*What the task asks*
The answer must consist solely of the lines from the start of the records through the line containing "Strandpromenaden 20 B", restated word for word, with no pictures.

Stored data entries:
== Segment start ==
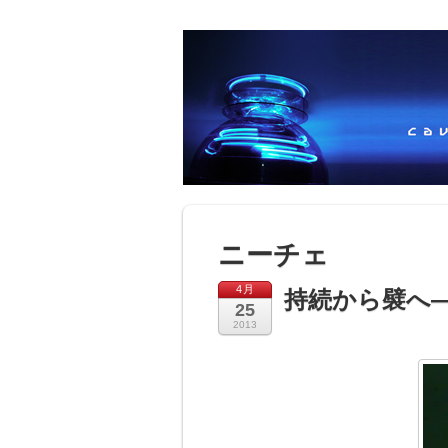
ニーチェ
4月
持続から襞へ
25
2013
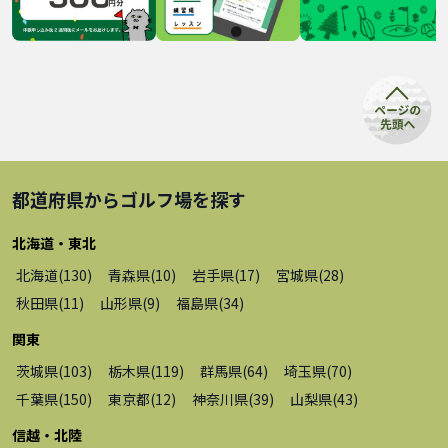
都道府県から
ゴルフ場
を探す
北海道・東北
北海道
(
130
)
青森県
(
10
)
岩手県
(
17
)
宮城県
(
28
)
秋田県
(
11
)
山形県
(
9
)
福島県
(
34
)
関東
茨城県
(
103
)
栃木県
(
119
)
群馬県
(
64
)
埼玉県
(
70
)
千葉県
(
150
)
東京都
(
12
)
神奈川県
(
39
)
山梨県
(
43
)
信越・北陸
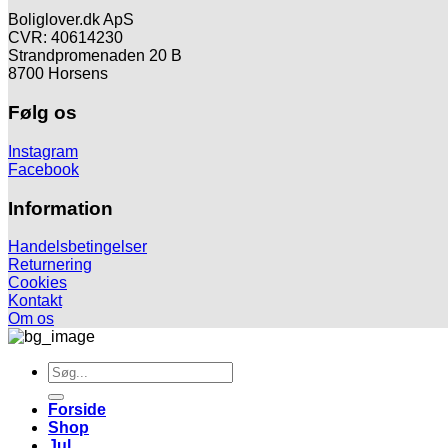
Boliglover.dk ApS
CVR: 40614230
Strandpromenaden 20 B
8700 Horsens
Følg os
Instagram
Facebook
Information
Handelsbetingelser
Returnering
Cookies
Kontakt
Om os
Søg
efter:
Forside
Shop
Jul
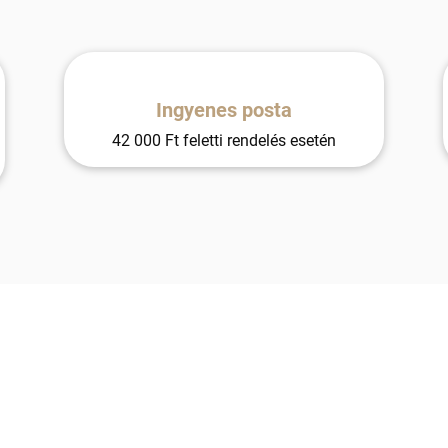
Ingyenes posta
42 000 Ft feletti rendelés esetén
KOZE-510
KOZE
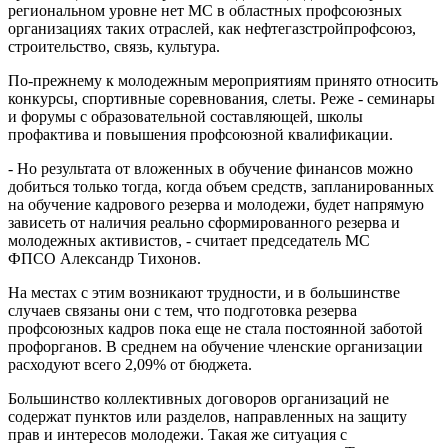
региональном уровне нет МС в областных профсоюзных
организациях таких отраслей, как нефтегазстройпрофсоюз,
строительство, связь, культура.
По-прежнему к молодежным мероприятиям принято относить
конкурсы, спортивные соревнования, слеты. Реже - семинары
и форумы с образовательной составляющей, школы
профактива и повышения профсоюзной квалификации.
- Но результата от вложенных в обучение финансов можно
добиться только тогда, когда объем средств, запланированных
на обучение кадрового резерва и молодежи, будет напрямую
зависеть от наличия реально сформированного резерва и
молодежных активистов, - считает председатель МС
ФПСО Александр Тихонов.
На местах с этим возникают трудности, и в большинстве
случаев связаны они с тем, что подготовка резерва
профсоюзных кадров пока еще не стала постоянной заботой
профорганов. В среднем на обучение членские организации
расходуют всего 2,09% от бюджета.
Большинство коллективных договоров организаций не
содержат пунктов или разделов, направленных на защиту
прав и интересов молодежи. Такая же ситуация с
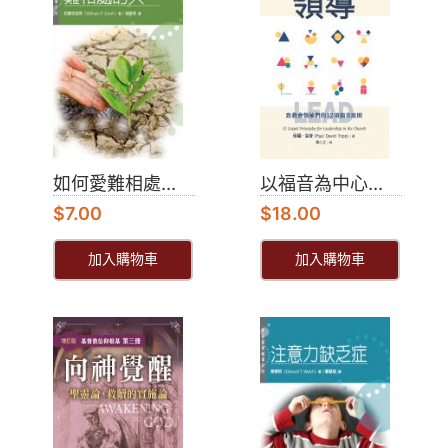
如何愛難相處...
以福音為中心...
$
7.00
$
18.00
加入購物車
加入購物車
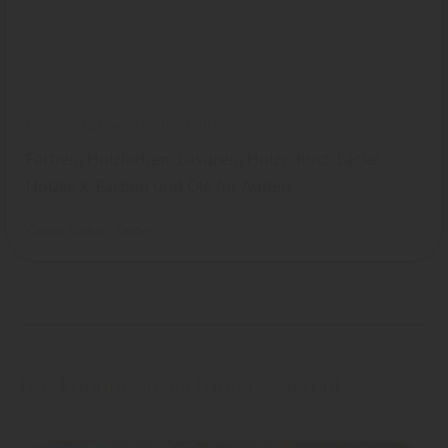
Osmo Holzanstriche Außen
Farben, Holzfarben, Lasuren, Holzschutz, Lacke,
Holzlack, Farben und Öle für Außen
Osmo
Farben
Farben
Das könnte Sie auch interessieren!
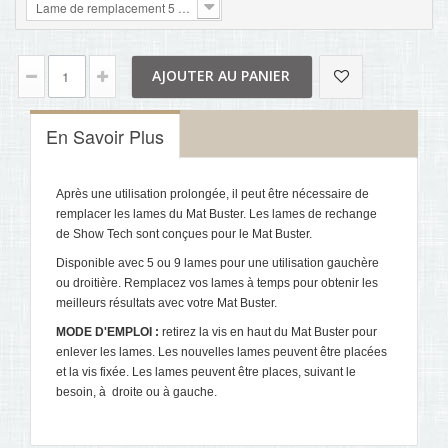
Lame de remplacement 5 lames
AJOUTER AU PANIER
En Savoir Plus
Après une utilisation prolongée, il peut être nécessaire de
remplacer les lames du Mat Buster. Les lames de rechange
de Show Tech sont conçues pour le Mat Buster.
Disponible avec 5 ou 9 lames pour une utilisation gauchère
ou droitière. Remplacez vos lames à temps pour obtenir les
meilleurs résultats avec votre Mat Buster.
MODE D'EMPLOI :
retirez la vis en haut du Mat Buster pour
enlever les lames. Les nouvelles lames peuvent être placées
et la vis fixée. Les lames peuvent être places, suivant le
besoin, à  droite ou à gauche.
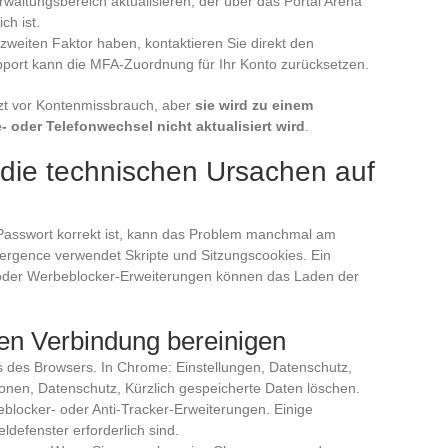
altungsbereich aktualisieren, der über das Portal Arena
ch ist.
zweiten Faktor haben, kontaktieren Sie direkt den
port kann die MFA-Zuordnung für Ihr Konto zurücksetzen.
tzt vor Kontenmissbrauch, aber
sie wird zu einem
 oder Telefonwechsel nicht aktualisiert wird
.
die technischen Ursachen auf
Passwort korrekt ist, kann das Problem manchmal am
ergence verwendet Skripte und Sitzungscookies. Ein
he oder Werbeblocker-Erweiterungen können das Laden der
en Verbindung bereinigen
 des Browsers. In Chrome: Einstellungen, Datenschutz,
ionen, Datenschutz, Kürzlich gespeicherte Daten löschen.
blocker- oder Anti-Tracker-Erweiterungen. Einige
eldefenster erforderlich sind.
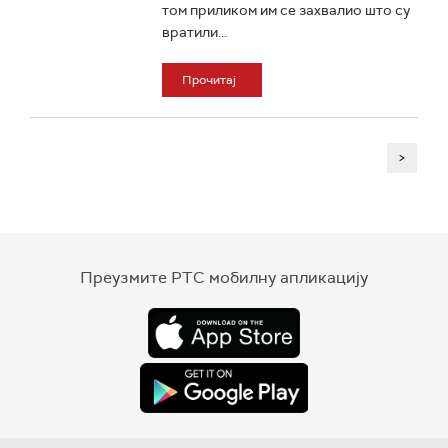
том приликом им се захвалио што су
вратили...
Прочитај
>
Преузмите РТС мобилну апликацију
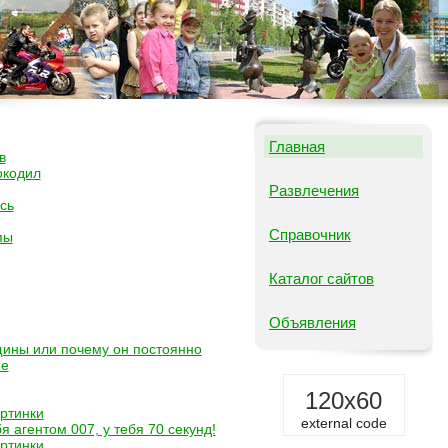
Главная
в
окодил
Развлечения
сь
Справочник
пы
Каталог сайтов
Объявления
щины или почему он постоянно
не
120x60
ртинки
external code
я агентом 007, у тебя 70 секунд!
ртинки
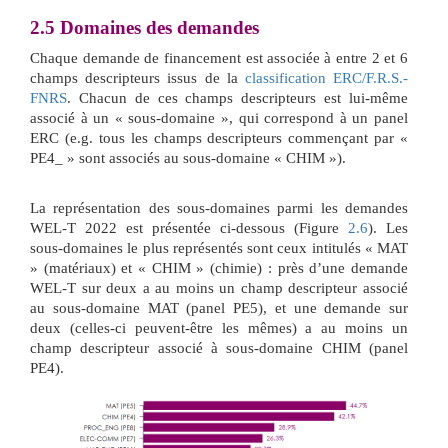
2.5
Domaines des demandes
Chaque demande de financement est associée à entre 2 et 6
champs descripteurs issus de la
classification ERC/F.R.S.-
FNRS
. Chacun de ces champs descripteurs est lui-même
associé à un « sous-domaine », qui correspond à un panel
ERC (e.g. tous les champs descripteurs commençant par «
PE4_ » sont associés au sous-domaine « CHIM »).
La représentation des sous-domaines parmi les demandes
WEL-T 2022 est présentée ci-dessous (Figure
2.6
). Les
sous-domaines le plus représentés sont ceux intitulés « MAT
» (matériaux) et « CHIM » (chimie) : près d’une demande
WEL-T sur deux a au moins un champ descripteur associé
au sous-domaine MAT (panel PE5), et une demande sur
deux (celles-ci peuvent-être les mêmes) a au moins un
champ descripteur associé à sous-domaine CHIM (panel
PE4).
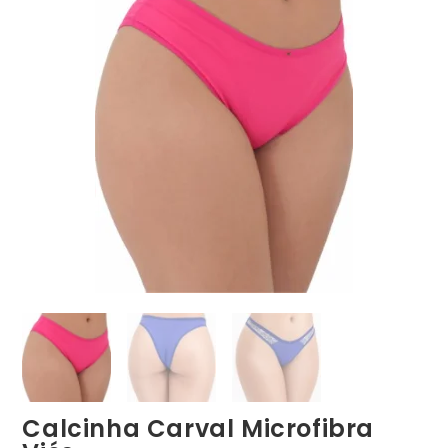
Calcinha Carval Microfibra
== Segment end ==
*Solution below*
ニーチェ
4月
持続から襞へ
25
2013
都道府県から
ゴルフ場
を探す
北海道・東北
北海道
(
130
)
青森県
(
10
)
岩手県
(
17
)
宮城県
(
28
)
秋田県
(
11
)
山形県
(
9
)
福島県
(
34
)
関東
茨城県
(
103
)
栃木県
(
119
)
群馬県
(
64
)
埼玉県
(
70
)
千葉県
(
150
)
東京都
(
12
)
神奈川県
(
39
)
山梨県
(
43
)
信越・北陸
Boliglover.dk ApS
CVR: 40614230
Strandpromenaden 20 B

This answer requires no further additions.